→ EXERCISE DIRECTIONS: Using the material that follows, output exactly the lines from the one containing "tire businesses that" through the one containing "price, any fool", with both ends kept.
━━ ENTRIES SUPPLIED ━━
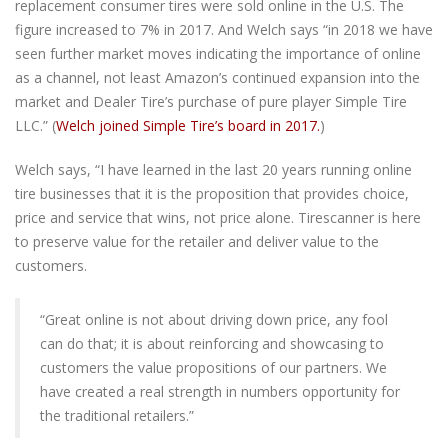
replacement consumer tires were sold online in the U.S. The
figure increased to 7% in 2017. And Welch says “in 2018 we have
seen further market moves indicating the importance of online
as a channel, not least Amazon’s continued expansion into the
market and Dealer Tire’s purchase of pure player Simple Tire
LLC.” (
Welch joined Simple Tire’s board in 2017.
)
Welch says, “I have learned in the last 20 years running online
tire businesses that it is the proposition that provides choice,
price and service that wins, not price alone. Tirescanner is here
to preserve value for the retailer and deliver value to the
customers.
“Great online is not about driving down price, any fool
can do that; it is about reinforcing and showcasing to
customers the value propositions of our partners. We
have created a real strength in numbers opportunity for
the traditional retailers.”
━━━
→ ANSWER BOX:
tire businesses that it is the proposition that provides choice,
price and service that wins, not price alone. Tirescanner is here
to preserve value for the retailer and deliver value to the
customers.
“Great online is not about driving down price, any fool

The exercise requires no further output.